Over the weekend, Klobuchar said she is “troubled” that Sanders, a self-described democratic socialist, has a shot at becoming the nominee.

It was a case that seemed to resonate — in the last few months, Klobuchar racked up endorsements from state lawmakers and newspapers. Though she threw herself into Iowa, visiting all 99 counties, she finished in fifth place in the caucuses last week, earning only one of the state’s 41 delegates. But that disappointment was largely lost in the chaos surrounding the caucuses. 

New Hampshire provided another chance. She had been visiting the state for months and seemed to have hit it off with many of its voters, who are known for being brash and salty, just like her. In more than 70 events in the state over the past year, Klobuchar often noted the similarities between Minnesota and New Hampshire. She frequently reminded her audiences that she launched her campaign outside during a blizzard. And that she didn’t need a hat. Then came her standout debate performance last Friday, during which she spoke movingly about political courage and her desire to defeat Trump.

All of a sudden, she was having a moment. Over the weekend, her campaign staff often struggled to keep up, planning her schedule only a few hours out. Her supporters sometimes stepped up to fill in where they saw gaps: One created homemade buttons, while another bought hundreds of small American flags to wave at rallies.

Her audiences were filled with Democratic voters — not just from New Hampshire but also from Massachusetts and Maine, which have primaries on March 3 — who often said they were trying to decide between Klobuchar, Buttigieg, Warren or Biden. At her largest rally, in Nashua on Sunday, a surrogate begged the crowd to “give her a ticket out of New Hampshire.”

In that crowd was Lori Cinque, 57, who had long liked Klobuchar but didn’t think she had a chance to win, so she had been knocking doors in support of Buttigieg. The Friday night debate changed her mind.

“I feel like I’ve been flip-flopping around trying to find a moderate,” said Cinque, who lives in Amherst and follows politics closely. “I’ve loved her all the way through, for three years, but she hadn’t gained the traction — and recently she has.”

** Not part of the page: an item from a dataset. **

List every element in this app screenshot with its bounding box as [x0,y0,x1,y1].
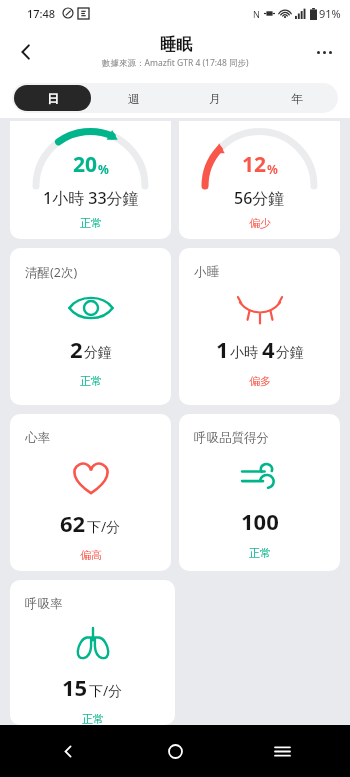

Exit polls from Tuesday suggest Cinque wasn’t alone. More than two-thirds of her supporters said they made their decision in the last few days. 

Klobuchar kicked off Tuesday by visiting polling locations in Manchester and then doing radio and television interviews, including an appearance on ABC’s “The View” during which co-host Sunny Hostin grilled her on the murder conviction of Myon Burrell, a black teenager, when Klobuchar was the Hennepin County attorney.

The Associated Press has reported on several flaws in that case, including that the police offered informants money and did not pursue leads that could have exonerated Burrell.

“How do you defend something like that to someone like me, who is the mother of a black boy, a black teenager? This case would be my worst nightmare,” said Hostin, who was also once a prosecutor.

Klobuchar had called for a review of the case, and did so again during the interview. She noted that she decreased the number of incarcerated African Americans in Hennepin County by 12 percent, diversified the county attorney’s office and supported programs that helped the formerly incarcerated to find jobs.

“As for my support in the African American community, I’ve always had strong support in my elections at home,” she said. “My challenge is to get people to know me.”

The exchange highlighted the questions that Klobuchar will face from voters of color in the primaries ahead. But there was little talk about the challenges ahead as Klobuchar took the stage at her victory party. 

“Hello, America,” she said, beaming. “I’m Amy Klobuchar, and I will beat Donald Trump.”